Por José Maria Cardoso da Silva e Claudio José Barros de Carvalho em 26/03/2003
Fonte: Agência Estado

Ainda não há política forte nem programa nacional especificamente direcionado para expandir o conhecimento da nossa biodiversidade.

O Brasil é o país mais rico em biodiversidade no mundo.

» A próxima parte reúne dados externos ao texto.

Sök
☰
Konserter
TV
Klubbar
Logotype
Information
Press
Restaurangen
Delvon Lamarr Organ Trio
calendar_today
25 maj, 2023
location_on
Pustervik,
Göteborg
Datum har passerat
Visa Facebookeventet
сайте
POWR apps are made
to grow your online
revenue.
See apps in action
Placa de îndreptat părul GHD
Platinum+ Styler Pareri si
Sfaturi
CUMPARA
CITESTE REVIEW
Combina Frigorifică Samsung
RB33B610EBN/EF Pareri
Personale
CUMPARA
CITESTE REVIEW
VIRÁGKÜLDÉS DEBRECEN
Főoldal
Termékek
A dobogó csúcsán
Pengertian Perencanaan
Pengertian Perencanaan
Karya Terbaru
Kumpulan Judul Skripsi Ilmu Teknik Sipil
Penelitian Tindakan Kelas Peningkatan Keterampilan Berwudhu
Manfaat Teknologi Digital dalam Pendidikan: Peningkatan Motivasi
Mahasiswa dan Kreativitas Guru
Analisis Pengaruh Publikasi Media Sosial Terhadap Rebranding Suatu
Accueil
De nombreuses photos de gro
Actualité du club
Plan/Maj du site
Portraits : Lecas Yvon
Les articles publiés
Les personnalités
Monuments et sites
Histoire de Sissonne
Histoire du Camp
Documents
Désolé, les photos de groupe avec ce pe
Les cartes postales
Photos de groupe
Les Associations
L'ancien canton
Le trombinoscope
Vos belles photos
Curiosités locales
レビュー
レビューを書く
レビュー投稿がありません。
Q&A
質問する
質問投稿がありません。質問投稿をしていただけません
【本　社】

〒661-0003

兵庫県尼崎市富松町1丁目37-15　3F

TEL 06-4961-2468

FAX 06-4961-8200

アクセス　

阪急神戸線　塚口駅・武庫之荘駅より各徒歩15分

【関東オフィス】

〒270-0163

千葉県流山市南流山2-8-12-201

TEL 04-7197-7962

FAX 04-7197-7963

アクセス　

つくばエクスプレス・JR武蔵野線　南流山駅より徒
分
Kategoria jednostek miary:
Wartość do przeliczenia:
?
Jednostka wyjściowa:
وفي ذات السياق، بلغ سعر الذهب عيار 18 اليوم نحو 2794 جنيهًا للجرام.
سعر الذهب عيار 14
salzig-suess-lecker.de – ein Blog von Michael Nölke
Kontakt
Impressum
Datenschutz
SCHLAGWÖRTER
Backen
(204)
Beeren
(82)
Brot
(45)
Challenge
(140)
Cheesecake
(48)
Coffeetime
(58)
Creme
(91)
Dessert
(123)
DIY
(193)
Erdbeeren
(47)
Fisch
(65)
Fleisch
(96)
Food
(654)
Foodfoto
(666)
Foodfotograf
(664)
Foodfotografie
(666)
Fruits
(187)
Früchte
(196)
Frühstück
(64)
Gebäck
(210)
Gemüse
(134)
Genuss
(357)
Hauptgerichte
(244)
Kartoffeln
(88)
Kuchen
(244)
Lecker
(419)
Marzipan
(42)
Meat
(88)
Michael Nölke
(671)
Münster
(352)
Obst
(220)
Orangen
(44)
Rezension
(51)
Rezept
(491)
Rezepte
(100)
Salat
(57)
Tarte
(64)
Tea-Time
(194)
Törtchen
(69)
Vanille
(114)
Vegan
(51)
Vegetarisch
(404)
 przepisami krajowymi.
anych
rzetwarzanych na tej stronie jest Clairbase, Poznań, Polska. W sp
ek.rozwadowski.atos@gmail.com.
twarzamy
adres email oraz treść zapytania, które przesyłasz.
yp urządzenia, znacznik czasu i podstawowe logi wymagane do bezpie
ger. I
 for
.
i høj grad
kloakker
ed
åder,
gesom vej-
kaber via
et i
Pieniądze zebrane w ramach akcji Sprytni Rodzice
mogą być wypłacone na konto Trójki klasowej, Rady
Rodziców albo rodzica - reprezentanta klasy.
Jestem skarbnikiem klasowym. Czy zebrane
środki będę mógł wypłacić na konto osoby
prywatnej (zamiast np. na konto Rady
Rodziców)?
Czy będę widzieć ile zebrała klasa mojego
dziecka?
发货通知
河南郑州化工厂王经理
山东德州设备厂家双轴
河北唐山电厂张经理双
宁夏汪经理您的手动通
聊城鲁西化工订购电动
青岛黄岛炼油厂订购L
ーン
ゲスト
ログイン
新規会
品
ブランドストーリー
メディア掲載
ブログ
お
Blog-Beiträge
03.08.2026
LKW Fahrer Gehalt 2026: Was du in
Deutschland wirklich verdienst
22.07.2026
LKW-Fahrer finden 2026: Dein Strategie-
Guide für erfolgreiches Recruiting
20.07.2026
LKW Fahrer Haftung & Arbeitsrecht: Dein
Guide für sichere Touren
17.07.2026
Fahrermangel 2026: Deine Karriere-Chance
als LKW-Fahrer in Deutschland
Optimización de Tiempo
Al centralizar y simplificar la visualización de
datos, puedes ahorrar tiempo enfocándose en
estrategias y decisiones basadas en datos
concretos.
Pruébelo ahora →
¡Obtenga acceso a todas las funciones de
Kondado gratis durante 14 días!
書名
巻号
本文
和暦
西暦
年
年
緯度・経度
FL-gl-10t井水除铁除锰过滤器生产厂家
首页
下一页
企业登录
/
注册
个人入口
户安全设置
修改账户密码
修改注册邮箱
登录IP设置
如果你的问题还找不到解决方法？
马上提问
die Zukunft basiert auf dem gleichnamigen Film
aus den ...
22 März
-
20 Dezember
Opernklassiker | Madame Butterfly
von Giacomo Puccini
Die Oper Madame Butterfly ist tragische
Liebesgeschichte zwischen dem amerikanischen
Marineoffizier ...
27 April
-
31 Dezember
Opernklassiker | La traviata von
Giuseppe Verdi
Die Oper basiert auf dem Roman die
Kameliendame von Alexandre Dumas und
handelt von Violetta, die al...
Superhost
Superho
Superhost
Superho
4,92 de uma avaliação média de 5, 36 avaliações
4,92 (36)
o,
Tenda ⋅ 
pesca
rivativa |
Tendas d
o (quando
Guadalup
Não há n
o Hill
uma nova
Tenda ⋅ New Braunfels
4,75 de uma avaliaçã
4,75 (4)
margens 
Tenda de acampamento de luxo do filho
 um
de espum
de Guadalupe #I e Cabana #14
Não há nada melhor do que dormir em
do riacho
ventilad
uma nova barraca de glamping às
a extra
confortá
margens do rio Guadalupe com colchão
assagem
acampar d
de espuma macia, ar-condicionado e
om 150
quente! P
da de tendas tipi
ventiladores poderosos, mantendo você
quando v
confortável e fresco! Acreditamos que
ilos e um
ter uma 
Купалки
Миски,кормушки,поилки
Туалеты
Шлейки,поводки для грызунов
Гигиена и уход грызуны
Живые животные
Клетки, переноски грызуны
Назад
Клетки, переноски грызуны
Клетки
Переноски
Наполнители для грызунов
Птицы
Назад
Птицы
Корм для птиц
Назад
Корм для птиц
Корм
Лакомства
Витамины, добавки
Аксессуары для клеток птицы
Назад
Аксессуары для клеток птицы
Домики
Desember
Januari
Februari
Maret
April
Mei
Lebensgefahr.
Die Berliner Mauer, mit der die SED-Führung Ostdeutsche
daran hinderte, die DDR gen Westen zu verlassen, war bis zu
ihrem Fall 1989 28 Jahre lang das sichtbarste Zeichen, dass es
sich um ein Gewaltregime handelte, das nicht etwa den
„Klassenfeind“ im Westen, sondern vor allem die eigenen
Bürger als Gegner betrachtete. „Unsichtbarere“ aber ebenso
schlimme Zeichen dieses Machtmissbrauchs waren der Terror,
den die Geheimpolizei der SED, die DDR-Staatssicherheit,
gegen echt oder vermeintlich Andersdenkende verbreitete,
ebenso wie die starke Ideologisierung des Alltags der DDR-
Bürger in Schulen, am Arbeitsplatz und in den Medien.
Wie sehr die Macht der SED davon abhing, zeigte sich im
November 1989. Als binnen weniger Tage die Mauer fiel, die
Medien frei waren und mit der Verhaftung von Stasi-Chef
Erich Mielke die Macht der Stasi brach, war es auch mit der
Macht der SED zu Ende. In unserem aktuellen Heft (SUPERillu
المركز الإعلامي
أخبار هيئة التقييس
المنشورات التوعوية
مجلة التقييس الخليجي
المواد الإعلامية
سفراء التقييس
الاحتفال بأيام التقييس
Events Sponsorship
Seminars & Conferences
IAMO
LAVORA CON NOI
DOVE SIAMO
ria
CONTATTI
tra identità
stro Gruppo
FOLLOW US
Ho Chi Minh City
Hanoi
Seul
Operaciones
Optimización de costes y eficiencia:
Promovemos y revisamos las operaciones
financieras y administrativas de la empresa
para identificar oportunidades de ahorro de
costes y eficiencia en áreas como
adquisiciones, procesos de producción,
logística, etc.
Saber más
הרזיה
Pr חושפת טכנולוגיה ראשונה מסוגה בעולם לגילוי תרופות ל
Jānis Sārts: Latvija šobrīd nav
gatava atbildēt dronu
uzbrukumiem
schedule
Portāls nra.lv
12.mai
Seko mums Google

Estima-se que abrigue cerca de 13,6% de todas as espécies de organismos do planeta, uma extraordinária vantagem competitiva no século, em que os serviços ambientais e a biotecnologia se converterão em meios de gerar enormes riquezas.

O livro ´Biodiversidade Brasileira: Síntese do estado atual do conhecimento´ recentemente publicado por Thomas Michael Lewinsohn (Unicamp) e Paulo Inácio de Knegt López de Prado (PUC/SP) mostra, que o número de espécies que deve ocorrer no Brasil (cerca de 2 milhões) é cerca de 10 vezes maior do que o número hoje conhecido (cerca de 200 mil).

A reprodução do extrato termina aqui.